[PROMPT]
Check every line below for the string "stamps". Copy the ones that have it.

[SUPPLIED RECORDS]
________________________

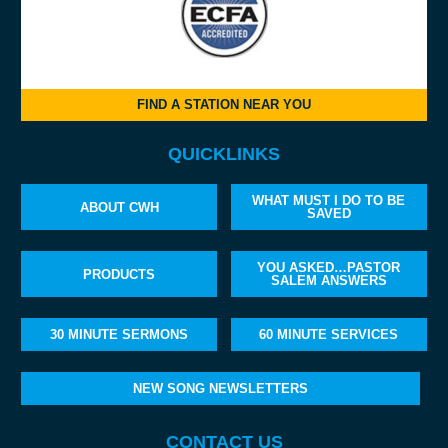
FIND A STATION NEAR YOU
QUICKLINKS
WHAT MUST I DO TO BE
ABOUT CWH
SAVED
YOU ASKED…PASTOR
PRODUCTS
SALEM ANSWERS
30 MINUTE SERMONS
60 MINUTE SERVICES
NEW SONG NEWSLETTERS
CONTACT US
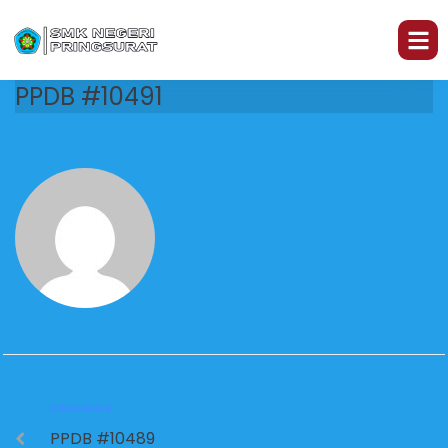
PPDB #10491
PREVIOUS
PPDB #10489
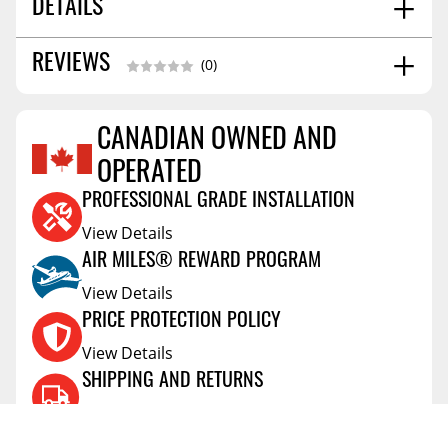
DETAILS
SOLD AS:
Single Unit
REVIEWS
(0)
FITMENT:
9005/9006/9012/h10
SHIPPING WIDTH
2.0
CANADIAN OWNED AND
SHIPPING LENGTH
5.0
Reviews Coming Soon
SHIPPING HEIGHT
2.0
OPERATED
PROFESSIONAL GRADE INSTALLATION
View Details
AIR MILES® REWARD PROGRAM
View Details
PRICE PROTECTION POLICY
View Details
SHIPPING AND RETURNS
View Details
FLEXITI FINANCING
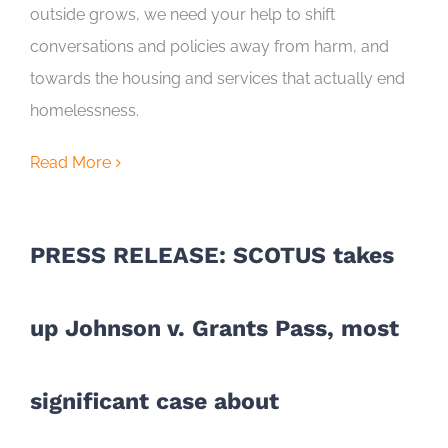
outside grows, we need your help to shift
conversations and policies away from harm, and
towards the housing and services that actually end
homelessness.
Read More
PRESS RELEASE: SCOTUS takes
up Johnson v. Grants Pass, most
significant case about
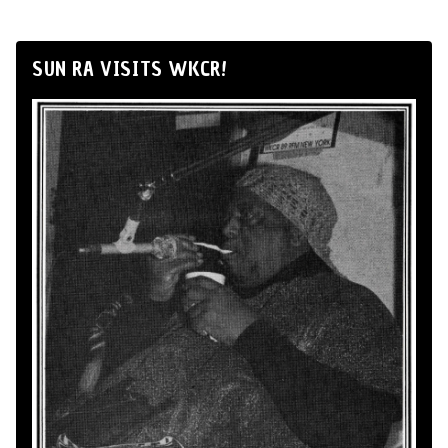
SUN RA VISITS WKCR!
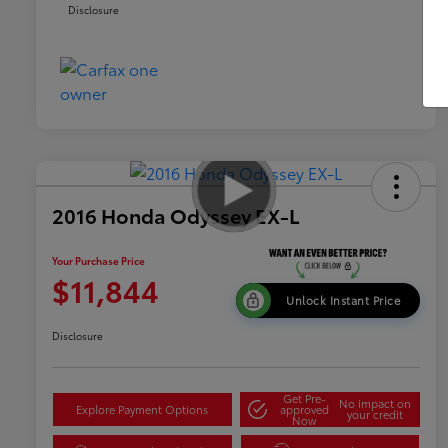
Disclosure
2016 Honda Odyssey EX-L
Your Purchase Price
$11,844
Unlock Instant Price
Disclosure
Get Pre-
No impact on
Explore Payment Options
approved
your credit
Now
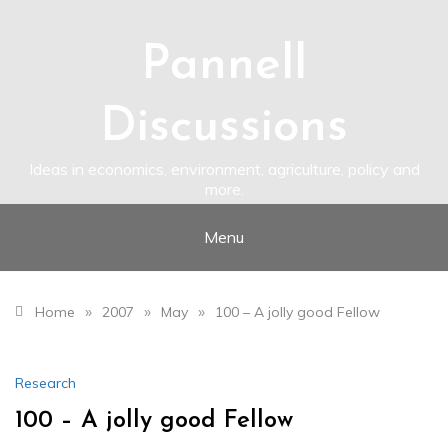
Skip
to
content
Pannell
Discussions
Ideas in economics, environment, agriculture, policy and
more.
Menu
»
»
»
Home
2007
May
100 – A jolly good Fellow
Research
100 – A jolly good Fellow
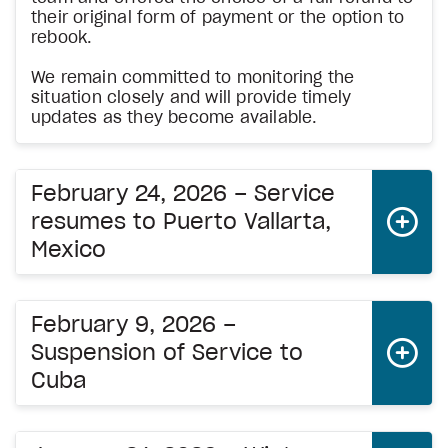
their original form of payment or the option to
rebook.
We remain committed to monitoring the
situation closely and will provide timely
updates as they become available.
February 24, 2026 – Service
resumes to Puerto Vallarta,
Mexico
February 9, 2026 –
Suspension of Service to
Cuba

________________________

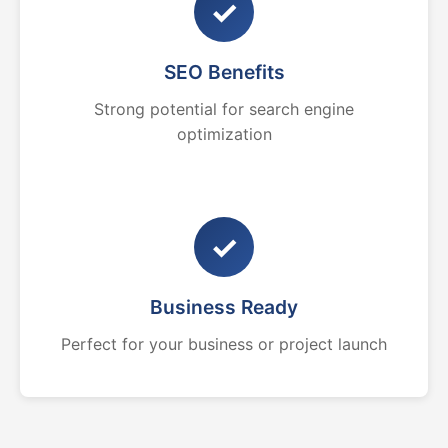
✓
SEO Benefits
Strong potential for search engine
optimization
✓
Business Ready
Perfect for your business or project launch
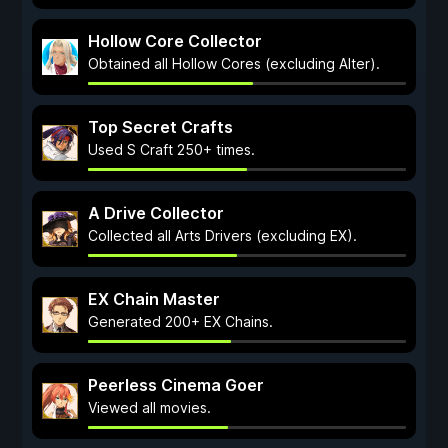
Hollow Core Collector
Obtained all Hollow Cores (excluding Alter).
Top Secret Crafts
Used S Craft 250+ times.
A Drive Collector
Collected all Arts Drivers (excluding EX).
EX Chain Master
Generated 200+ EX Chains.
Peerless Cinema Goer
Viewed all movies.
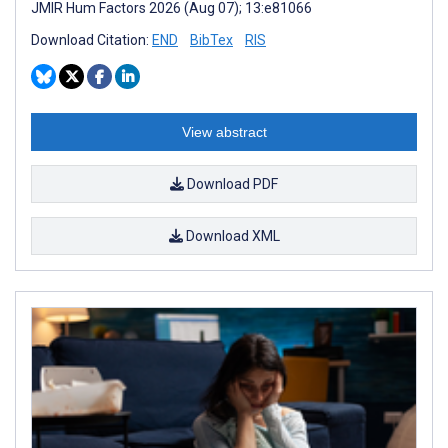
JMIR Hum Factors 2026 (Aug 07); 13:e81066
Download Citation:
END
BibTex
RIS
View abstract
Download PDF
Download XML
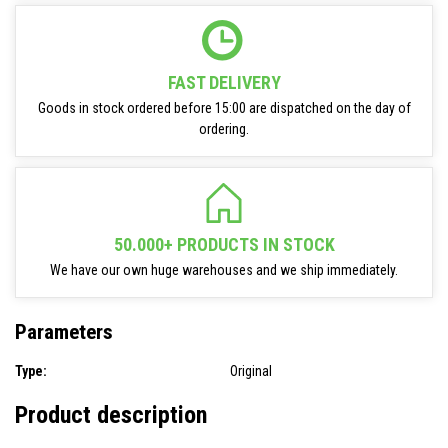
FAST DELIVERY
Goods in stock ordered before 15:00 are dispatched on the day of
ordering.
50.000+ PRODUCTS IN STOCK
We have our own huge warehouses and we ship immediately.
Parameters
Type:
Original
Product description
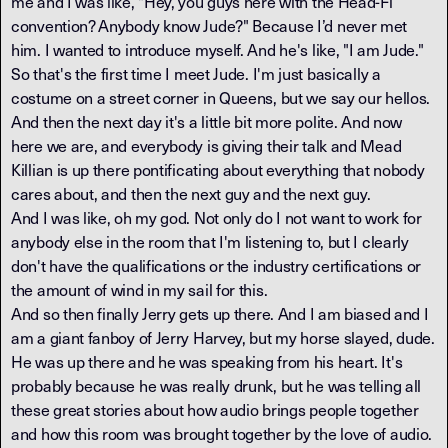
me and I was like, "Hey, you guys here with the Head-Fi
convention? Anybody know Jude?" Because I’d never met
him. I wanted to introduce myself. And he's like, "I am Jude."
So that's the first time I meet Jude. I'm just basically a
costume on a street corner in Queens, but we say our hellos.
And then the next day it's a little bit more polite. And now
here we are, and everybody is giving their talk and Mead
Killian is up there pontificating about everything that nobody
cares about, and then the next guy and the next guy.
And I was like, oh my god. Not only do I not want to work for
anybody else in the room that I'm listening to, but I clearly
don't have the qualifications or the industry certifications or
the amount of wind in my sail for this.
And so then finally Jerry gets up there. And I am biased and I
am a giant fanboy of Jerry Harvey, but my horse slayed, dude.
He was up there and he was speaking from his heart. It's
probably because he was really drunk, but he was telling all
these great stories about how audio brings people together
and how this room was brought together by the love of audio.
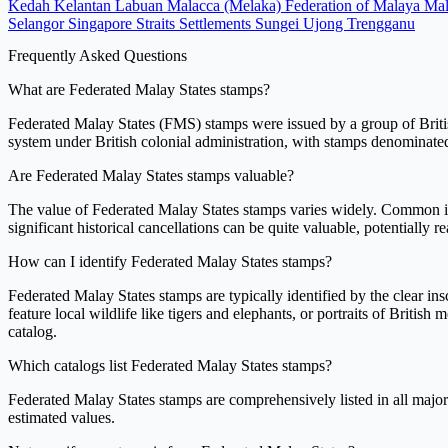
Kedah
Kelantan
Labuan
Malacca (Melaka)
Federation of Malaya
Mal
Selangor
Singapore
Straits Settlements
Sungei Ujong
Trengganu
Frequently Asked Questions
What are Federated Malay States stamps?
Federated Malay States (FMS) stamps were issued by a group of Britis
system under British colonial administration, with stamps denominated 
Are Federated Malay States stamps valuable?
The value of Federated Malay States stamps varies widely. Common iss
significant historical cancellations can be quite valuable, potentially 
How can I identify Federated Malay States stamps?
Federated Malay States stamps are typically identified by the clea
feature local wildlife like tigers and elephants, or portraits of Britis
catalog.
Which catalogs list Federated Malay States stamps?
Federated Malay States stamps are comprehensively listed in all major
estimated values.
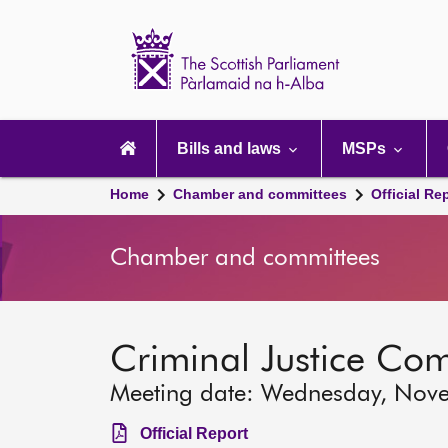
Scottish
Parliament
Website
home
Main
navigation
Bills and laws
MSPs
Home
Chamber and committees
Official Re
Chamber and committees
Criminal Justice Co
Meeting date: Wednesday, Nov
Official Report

________________________

[RESULT OF THIS TASK]
What are Federated Malay States stamps?
Federated Malay States (FMS) stamps were issued by a group of Britis
system under British colonial administration, with stamps denominated 
Are Federated Malay States stamps valuable?
The value of Federated Malay States stamps varies widely. Common iss
How can I identify Federated Malay States stamps?
Federated Malay States stamps are typically identified by the clea
Which catalogs list Federated Malay States stamps?
Federated Malay States stamps are comprehensively listed in all major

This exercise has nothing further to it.